WORK INSTRUCTIONS - If a line in the entries below includes "Kecil", show that line.
======== INPUT DATA ========
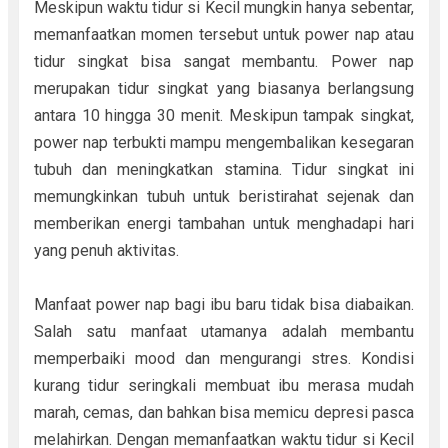
Meskipun waktu tidur si Kecil mungkin hanya sebentar,
memanfaatkan momen tersebut untuk power nap atau
tidur singkat bisa sangat membantu. Power nap
merupakan tidur singkat yang biasanya berlangsung
antara 10 hingga 30 menit. Meskipun tampak singkat,
power nap terbukti mampu mengembalikan kesegaran
tubuh dan meningkatkan stamina. Tidur singkat ini
memungkinkan tubuh untuk beristirahat sejenak dan
memberikan energi tambahan untuk menghadapi hari
yang penuh aktivitas.
Manfaat power nap bagi ibu baru tidak bisa diabaikan.
Salah satu manfaat utamanya adalah membantu
memperbaiki mood dan mengurangi stres. Kondisi
kurang tidur seringkali membuat ibu merasa mudah
marah, cemas, dan bahkan bisa memicu depresi pasca
melahirkan. Dengan memanfaatkan waktu tidur si Kecil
========
SOLUTION TO THIS TASK -
Meskipun waktu tidur si Kecil mungkin hanya sebentar,
melahirkan. Dengan memanfaatkan waktu tidur si Kecil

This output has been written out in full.